Find and copy every line in the records that includes the string "mail".

Records from a data source:
*** Block opens ***

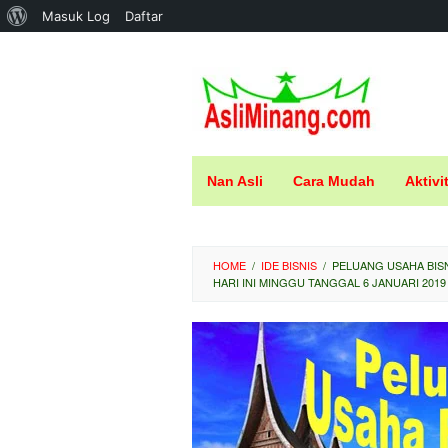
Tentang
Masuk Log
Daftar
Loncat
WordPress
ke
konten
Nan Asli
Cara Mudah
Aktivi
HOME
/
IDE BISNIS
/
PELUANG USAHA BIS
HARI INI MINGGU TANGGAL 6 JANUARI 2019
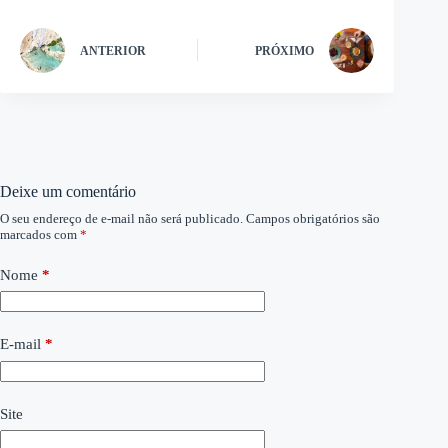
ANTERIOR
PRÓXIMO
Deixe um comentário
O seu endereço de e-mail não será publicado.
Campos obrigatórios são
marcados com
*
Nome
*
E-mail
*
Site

*** Block closes ***

YOUR SOLUTION:
O seu endereço de e-mail não será publicado.
E-mail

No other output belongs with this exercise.